I'll pose the question in the abstract first and then describe concretely what I'm trying to do.
Suppose I have a set of 1000 000 multiple-choice questions and 10 oracles that can answer the questions. But the oracles are imperfect and don't always answer correctly. Some oracles answer more accurately than others. We don't know which ones are better beforehand though. All answer correctly with probability greater than 60% and less than 100%.
Suppose each oracle answers 100 questions. One in every 10 questions, however, is not a new question but a (random) question that a different oracle has already answered. Which lets you check whether they each got the same answer or not.
Now my question is this, suppose I want to rank the oracles at the end in order of most reliable to least reliable, what's the best metric? Naively, we could just ask, which oracle had the highest proportion of co-coinciding answers out of all the questions they answered that were also answered by another oracle. But this ignores that fact that if an oracle's answer disagrees with a different oracle, it could be the different oracle that was wrong. So I think there needs to be a way to scale the penalty based on the rating of the oracle that disagreed.

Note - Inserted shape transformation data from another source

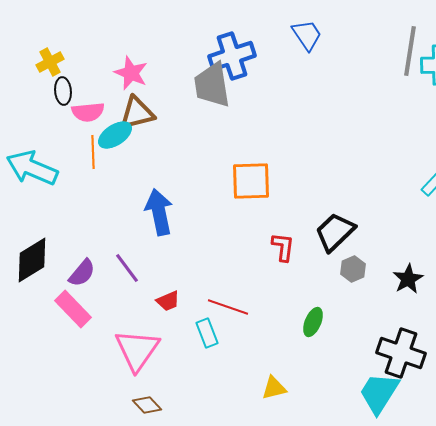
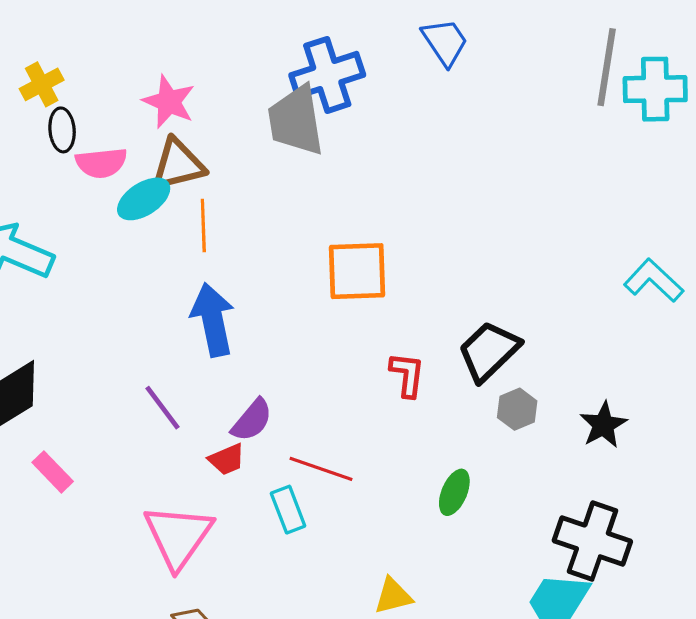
orange line: (93, 152) -> (203, 226), moved
purple semicircle: (82, 273) -> (252, 420), moved
pink rectangle: (73, 309) -> (53, 472), moved, size x0.7

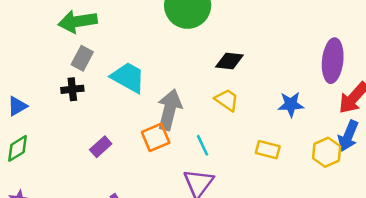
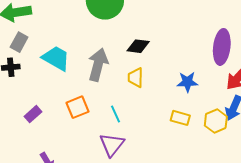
yellow trapezoid: (227, 100) -> (136, 78), turned -125
gray arrow: (169, 110) -> (98, 65), moved
yellow rectangle: (268, 150) -> (180, 118), moved

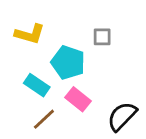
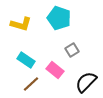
gray square: (102, 37) -> (72, 50), moved, turned -32
cyan pentagon: (68, 62) -> (59, 18), moved

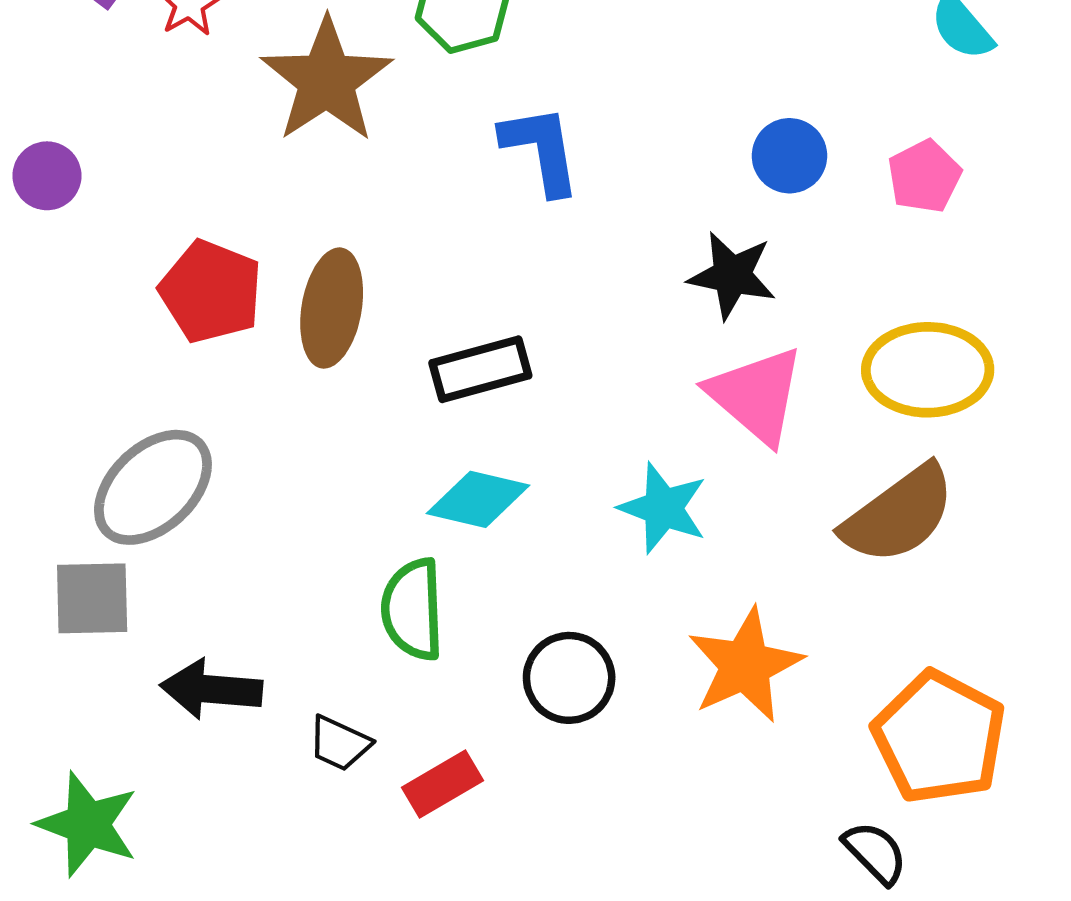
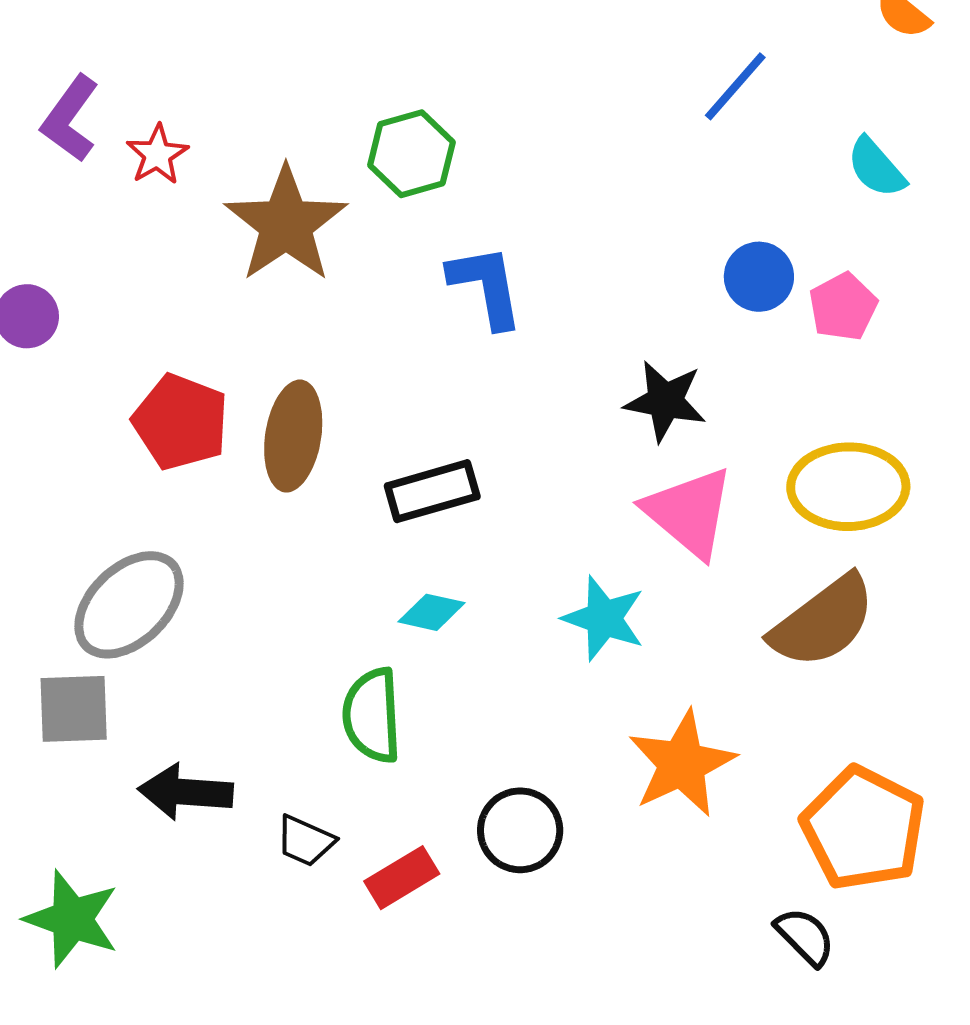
blue circle: (789, 156) -> (759, 277), moved
cyan diamond: (478, 499) -> (431, 612), size x0.7
black circle: (569, 678) -> (520, 830), moved

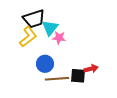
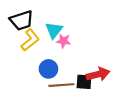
black trapezoid: (34, 19) -> (22, 20), moved
red arrow: (91, 69) -> (98, 74), size x1.5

Is there an algorithm for this sort of ranking? The two that came to my mind are the Buchholz system, and page rank. Because they both consider secondary comparisons, not just direct comparisons. But I'm not sure how I could apply them.
Concrete context: I have lots of annotators annotating data. We get to send some of the data to multiple annotators, but not all of it. I'm looking for a way to identify annotators who perform poorly so that I can either remove their annotations or reduce the weight of their annotations.